I have this too - I think it's a very good habit. There are only a few
ways to *really*
learn things - Implement it yourself, teach it, write a book about it.

/Joe



> and HL7 has nuances that make
> backward and forward compatibility quite good and that starts in
> parser. We have also done in elixir, but a little to much magic and
> syntax inconsistencies for my taste in elixir. I guess thats because I
> am used to very readable explicit pascal code, but elixir appeals to
> people coming from ruby.

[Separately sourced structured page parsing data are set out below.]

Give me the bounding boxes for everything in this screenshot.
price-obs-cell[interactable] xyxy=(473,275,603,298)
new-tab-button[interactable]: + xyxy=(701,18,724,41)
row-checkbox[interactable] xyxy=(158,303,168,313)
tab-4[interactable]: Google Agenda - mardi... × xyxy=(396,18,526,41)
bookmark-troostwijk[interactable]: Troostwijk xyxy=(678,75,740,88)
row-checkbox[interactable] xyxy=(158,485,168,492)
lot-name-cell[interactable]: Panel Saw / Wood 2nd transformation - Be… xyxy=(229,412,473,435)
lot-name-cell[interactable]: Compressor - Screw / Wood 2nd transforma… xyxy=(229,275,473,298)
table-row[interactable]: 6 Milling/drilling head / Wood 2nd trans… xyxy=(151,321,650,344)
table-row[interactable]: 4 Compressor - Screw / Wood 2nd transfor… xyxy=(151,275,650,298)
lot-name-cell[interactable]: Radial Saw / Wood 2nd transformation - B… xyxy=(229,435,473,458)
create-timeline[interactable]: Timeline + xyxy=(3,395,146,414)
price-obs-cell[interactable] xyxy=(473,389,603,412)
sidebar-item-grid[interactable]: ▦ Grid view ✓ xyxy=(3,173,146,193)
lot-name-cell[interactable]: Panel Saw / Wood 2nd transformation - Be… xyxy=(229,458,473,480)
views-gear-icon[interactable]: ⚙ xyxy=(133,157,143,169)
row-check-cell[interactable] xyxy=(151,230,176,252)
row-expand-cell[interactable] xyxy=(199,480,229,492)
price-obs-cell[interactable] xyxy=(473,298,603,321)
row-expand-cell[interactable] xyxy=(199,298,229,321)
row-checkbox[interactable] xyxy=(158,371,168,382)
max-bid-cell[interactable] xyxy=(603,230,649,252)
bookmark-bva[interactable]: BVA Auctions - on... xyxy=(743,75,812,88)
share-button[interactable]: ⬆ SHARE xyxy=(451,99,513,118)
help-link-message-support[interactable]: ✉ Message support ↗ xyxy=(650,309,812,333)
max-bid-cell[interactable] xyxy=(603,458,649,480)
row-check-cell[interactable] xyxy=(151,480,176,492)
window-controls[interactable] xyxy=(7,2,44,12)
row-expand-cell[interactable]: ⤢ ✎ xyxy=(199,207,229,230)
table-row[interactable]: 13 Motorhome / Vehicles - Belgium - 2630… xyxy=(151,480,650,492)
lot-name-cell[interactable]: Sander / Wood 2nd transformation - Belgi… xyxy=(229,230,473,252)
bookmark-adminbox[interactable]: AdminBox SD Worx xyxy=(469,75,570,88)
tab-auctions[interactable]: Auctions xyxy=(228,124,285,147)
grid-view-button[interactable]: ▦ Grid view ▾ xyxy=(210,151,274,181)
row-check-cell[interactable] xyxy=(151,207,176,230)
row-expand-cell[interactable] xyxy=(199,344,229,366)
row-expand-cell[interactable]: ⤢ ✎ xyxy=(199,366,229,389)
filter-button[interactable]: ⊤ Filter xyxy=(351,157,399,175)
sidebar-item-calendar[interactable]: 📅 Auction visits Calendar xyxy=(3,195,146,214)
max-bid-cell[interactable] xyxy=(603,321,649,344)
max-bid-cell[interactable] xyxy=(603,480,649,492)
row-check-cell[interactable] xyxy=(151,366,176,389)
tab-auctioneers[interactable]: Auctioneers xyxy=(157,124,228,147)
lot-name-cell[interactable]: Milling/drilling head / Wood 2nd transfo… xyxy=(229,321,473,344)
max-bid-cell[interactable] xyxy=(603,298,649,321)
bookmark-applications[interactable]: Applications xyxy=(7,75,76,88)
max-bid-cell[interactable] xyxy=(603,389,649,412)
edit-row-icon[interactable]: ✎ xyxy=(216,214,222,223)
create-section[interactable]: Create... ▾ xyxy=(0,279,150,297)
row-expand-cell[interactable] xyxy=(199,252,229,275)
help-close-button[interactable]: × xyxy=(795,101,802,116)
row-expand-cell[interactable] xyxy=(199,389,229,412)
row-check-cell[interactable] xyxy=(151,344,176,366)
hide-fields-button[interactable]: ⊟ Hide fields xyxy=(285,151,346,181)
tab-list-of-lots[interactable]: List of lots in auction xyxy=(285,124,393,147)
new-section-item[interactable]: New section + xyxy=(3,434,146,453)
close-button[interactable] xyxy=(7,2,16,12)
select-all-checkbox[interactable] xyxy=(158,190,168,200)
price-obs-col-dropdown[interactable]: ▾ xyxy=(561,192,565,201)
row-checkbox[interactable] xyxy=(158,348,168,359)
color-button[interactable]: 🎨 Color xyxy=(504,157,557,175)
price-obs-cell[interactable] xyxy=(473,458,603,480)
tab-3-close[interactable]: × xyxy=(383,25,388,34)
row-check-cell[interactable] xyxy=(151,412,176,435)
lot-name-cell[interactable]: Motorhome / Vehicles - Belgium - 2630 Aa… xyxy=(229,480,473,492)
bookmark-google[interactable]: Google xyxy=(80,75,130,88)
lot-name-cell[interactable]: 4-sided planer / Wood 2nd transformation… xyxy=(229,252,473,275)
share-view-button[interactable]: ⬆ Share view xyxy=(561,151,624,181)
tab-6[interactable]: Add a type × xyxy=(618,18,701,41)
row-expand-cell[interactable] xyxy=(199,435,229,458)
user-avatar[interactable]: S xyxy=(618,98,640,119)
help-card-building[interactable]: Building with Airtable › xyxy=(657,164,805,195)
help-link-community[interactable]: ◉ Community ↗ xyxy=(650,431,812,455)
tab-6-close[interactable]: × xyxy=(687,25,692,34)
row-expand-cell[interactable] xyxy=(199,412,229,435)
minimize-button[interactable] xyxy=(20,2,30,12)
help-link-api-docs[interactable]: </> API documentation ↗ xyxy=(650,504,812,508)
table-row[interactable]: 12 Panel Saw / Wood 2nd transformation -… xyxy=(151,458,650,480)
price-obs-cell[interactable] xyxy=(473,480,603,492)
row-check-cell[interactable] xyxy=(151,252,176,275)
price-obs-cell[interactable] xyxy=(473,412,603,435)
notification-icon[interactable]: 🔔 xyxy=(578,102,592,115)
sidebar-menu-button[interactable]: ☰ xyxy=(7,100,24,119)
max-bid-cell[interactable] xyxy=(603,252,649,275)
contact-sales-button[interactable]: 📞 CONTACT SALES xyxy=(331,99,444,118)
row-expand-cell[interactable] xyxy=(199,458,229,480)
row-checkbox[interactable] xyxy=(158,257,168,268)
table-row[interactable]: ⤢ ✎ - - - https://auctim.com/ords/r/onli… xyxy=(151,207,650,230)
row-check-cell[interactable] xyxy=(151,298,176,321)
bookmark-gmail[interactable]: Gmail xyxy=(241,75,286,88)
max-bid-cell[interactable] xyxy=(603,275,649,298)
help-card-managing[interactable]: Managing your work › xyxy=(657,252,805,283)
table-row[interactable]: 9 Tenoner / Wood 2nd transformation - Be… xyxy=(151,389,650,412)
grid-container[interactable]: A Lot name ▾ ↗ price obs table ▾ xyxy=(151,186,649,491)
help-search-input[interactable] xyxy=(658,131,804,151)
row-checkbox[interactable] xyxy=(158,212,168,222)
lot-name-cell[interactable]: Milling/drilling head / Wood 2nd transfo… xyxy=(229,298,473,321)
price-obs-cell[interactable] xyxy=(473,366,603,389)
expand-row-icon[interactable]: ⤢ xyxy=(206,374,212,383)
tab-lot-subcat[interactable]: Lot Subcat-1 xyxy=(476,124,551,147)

In the end it runs on the beam, and that is
> what attracts me!
>
> Will try and explain questions better, thanks for all the responses
>
> Andrew
>
>
> Tuesday, August 8, 2017, 6:00:59 PM, you wrote:
>
> JA> Hello,
>
> JA> I'm going to go way off topic here and not answer your specific
> JA> question about lists ...
>
> JA> Your last mail had the information I need - you're trying to parse HL7.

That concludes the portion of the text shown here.